[What is expected] Repeat exactly the lines from the start of the records below through the line that contains "ser of energy", including both.
::: Entries shown
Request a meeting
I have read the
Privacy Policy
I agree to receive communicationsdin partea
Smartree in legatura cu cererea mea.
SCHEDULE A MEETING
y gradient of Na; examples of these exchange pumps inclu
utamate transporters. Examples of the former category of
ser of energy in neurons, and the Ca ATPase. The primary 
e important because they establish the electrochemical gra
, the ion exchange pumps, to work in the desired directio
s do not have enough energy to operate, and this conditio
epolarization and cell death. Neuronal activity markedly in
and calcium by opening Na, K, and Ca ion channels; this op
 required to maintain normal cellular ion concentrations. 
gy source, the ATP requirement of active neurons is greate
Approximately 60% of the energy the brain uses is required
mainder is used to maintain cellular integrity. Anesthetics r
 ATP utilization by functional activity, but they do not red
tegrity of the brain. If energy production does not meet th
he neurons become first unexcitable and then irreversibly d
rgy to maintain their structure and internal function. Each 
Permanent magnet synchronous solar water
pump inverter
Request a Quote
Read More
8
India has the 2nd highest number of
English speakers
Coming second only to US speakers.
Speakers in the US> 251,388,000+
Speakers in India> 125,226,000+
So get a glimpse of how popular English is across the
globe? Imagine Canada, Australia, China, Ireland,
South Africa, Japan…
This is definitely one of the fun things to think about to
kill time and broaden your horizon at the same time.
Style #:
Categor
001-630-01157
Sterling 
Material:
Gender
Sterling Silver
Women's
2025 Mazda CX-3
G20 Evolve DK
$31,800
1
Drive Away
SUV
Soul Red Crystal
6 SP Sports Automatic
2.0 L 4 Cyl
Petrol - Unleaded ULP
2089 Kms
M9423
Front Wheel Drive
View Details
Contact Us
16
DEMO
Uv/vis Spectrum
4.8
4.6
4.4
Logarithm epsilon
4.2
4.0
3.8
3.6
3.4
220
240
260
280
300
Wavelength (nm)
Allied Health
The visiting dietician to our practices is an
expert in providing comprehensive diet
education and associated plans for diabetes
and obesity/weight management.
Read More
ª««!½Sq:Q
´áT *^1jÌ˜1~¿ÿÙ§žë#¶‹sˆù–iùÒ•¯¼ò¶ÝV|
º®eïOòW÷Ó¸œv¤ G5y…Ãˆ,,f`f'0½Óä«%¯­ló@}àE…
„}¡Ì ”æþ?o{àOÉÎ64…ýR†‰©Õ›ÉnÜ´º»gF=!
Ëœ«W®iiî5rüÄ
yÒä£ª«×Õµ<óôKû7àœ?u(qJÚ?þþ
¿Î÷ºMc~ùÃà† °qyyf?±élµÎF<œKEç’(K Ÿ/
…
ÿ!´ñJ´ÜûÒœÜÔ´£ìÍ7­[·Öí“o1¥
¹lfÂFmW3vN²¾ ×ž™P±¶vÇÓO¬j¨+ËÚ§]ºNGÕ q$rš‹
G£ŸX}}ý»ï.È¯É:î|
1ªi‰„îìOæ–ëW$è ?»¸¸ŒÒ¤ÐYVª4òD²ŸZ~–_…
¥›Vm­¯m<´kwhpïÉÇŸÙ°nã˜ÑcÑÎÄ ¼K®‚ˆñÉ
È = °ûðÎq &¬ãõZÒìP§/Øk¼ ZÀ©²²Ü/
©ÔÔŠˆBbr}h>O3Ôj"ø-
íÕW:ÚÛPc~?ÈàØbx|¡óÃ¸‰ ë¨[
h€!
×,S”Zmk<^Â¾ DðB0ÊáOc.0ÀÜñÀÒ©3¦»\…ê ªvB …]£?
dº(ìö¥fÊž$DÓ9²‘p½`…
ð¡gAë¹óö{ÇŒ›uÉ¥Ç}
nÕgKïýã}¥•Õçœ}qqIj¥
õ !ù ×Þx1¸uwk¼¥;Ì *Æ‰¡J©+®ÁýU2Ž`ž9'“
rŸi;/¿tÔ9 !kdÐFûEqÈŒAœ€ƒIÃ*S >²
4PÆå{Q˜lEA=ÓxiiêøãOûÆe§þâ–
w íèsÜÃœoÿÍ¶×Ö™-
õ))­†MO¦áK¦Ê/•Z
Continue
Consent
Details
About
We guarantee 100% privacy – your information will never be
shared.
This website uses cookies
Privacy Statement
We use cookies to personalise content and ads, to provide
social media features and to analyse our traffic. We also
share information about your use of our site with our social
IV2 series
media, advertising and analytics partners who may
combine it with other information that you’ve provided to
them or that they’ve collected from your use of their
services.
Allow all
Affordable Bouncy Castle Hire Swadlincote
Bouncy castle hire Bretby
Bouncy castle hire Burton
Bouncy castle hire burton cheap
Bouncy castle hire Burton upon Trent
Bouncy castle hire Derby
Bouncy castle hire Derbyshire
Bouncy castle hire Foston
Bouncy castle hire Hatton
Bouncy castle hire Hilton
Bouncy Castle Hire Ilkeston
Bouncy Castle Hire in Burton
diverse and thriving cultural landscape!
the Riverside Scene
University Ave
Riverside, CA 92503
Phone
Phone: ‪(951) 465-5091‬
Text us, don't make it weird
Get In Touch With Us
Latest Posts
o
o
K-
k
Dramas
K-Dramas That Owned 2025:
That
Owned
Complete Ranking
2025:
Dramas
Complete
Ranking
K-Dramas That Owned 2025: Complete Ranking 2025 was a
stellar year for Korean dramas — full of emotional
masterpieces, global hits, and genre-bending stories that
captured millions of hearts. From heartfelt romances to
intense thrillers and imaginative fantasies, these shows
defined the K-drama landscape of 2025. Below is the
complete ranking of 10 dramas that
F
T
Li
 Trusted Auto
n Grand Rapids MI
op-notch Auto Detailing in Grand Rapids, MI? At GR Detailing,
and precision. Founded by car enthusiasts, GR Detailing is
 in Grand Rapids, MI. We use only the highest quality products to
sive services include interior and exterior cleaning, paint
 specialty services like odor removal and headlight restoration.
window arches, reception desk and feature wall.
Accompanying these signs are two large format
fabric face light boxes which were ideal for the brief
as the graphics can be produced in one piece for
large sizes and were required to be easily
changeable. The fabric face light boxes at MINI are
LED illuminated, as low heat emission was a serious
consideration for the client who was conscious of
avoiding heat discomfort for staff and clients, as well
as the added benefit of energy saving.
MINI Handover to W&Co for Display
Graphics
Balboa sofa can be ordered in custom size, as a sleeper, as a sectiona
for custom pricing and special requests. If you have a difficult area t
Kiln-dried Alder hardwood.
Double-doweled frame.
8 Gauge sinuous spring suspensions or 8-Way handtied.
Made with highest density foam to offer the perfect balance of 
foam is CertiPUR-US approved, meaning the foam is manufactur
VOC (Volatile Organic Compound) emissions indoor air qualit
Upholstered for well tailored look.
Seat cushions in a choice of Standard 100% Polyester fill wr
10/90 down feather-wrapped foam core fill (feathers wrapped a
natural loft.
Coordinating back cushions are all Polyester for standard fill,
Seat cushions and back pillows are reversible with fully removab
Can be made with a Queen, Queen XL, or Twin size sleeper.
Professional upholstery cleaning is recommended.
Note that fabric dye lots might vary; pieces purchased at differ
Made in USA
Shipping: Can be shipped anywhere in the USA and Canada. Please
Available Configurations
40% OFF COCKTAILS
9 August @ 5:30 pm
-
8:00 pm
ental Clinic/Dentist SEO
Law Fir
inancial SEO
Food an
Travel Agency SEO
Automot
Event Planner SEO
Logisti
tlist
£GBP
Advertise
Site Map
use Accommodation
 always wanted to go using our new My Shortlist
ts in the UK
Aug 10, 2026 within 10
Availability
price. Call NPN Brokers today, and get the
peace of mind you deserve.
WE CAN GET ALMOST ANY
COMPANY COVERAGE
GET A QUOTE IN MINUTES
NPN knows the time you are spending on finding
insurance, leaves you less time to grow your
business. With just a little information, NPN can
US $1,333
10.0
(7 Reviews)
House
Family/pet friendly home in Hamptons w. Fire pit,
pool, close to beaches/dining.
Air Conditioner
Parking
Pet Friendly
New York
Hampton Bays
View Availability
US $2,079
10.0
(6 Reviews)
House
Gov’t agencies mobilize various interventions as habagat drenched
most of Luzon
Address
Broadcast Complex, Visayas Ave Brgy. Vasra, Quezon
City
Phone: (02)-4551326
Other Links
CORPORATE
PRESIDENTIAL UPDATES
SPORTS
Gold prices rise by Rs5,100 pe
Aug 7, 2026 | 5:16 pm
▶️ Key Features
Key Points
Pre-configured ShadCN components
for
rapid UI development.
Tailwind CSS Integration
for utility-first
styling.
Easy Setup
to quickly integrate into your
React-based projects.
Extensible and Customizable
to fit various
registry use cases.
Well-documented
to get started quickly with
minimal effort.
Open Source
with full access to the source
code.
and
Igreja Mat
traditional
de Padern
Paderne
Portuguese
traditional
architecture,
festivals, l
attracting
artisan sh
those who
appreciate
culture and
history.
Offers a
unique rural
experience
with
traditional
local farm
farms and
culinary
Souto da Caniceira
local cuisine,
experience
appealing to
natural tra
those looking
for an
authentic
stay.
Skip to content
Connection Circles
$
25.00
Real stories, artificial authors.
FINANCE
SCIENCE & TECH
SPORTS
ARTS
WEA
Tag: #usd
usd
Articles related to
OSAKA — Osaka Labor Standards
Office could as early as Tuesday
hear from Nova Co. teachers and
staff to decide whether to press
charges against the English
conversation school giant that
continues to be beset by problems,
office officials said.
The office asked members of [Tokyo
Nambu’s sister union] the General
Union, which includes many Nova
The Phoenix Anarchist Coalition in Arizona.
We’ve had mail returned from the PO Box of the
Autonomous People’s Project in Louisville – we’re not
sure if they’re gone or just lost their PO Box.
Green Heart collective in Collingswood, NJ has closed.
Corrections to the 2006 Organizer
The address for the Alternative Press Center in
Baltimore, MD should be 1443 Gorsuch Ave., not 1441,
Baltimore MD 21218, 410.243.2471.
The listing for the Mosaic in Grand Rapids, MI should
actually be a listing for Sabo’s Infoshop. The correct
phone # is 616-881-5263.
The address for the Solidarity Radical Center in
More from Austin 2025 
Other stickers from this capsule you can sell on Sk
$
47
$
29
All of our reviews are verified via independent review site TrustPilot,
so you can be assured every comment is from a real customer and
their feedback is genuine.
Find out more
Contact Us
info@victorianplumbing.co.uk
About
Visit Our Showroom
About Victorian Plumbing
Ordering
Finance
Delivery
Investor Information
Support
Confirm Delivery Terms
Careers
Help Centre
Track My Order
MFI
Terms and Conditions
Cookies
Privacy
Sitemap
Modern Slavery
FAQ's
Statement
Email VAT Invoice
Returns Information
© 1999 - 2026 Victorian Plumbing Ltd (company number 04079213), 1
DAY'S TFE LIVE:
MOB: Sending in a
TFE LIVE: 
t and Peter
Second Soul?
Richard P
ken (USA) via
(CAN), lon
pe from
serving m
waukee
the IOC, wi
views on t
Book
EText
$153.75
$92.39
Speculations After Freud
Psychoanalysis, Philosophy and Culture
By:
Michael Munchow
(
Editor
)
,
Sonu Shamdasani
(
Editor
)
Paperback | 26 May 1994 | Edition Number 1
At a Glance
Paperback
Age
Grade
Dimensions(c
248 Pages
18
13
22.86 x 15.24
::::::
[Answer for the task]
Request a meeting
I have read the
Privacy Policy
I agree to receive communicationsdin partea
Smartree in legatura cu cererea mea.
SCHEDULE A MEETING
y gradient of Na; examples of these exchange pumps inclu
utamate transporters. Examples of the former category of
ser of energy in neurons, and the Ca ATPase. The primary 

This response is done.